____ Input data

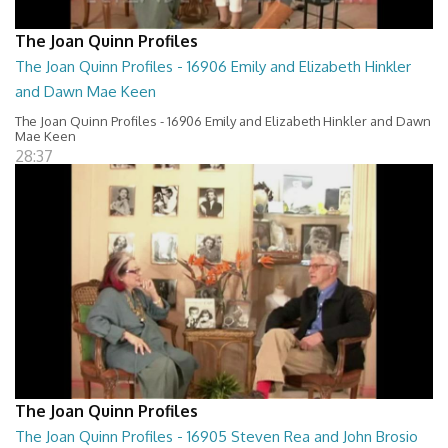
The Joan Quinn Profiles
The Joan Quinn Profiles - 16906 Emily and Elizabeth Hinkler
and Dawn Mae Keen
The Joan Quinn Profiles - 16906 Emily and Elizabeth Hinkler and Dawn
Mae Keen
28:37
The Joan Quinn Profiles
The Joan Quinn Profiles - 16905 Steven Rea and John Brosio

________

- Exercise directions -
Starting at the line in the records above that contains "and Dawn Mae Keen", output every line up to and including the last one, with nothing added.

- Task response -
and Dawn Mae Keen
The Joan Quinn Profiles - 16906 Emily and Elizabeth Hinkler and Dawn
Mae Keen
28:37
The Joan Quinn Profiles
The Joan Quinn Profiles - 16905 Steven Rea and John Brosio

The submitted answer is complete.